Jean-Philippe Thibault - jpthibault@lexismedia.ca

Femme blessée le 16 juin 2020 à Gaspé : pas d’accusation du DPCP

GASPÉ

SQ police

©Photo Thierry de Noncourt - Gaspésie Nouvelles

Le DPCP est d'avis que la preuve ne révèle pas la commission d'un acte criminel par les policiers de la SQ impliqués dans cet événement.

Aucune infraction criminelle n’a été commise par les policiers de la Sûreté du Québec en juin dernier à Gaspé, lorsqu’une femme visiblement en crise s’est d’elle-même jetée par la fenêtre à partir du deuxième étage d’un appartement.

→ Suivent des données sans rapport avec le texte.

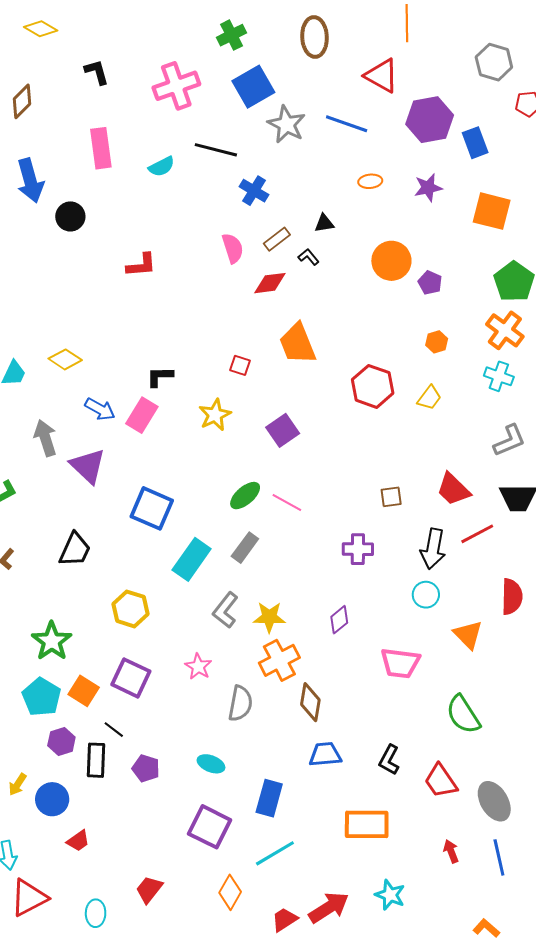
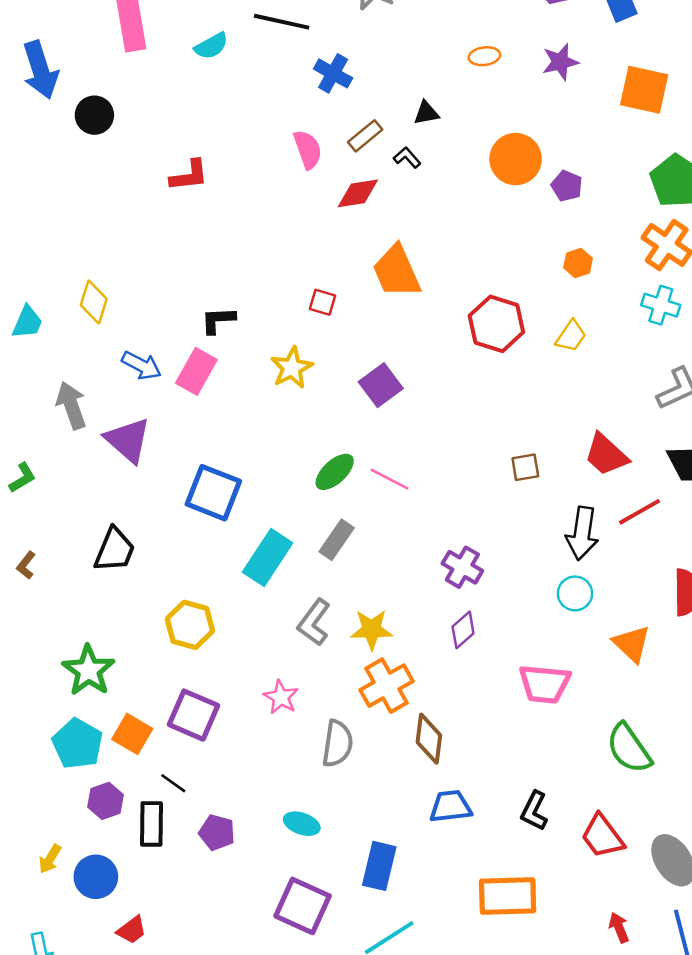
yellow diamond: (65, 359) -> (94, 302), turned 76
purple cross: (358, 549) -> (462, 567), moved, turned 32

C’est ce que conclut le Directeur des poursuites criminelles et pénales (DPCP), qui vient de rendre publique sa décision. Aucune accusation ne sera donc portée dans ce dossier. Le Bureau des enquêtes indépendantes (BEI) a fait la lumière sur cet événement en procédant à un examen complet de la preuve. Six de leurs enquêteurs se sont notamment rendus sur place l’été dernier.

Rappel des faits

 

Le 16 juin 2020, vers 22 h 20, une personne contacte le 911 concernant une femme qui crie et semble en état de crise. Trente minutes plus tard, deux policiers arrivent sur les lieux. Cette femme, alors âgée de 42 ans, se trouve sur un balcon au deuxième étage en compagnie d'un homme. Les policiers connaissent la femme et sont informés que celle-ci doit respecter certaines conditions de mise en liberté. L'un des policiers informe la femme qu'ils veulent discuter avec elle. Cette dernière leur crie de ne pas entrer chez elle et de s'en aller. Elle prend un sac et entre précipitamment dans l'appartement. Afin de s'assurer de la sécurité de la femme et tenant compte des informations déjà à leur connaissance, les policiers montent immédiatement l'escalier extérieur menant sur le balcon. À la demande de l'un des policiers, l'homme quitte les lieux.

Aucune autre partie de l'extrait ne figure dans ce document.